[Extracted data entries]
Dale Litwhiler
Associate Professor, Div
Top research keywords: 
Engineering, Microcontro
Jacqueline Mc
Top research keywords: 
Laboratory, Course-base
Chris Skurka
--
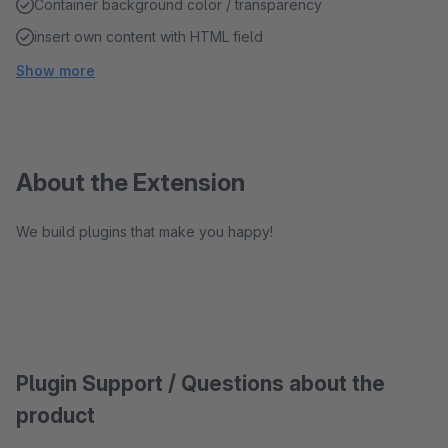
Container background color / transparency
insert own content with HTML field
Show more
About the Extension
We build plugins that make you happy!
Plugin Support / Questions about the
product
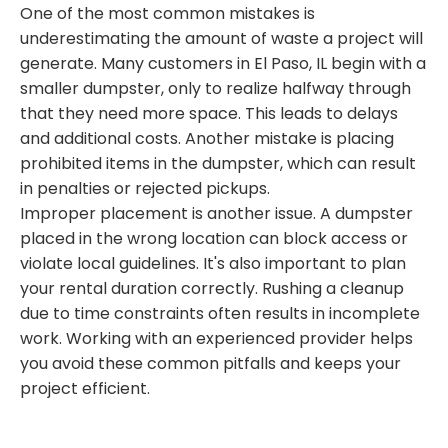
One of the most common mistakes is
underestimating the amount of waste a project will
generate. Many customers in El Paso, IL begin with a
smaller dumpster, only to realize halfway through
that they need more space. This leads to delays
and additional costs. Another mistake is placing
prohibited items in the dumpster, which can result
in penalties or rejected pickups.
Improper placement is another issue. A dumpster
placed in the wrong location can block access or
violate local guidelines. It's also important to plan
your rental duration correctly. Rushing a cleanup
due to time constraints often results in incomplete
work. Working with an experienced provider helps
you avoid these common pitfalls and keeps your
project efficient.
...
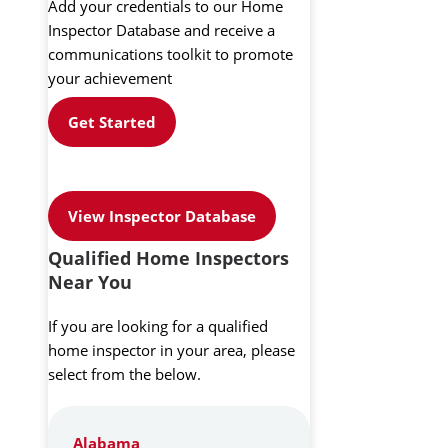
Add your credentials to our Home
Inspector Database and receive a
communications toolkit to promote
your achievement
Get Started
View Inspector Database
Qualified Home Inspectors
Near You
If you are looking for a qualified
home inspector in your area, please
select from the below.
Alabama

Task to complete ->
The required output is every line above from the one with "Dale Litwhiler" down to the one with "Chris Skurka", restated word for word, ends included.

Response to this task ->
Dale Litwhiler
Associate Professor, Div
Top research keywords: 
Engineering, Microcontro
Jacqueline Mc
Top research keywords: 
Laboratory, Course-base
Chris Skurka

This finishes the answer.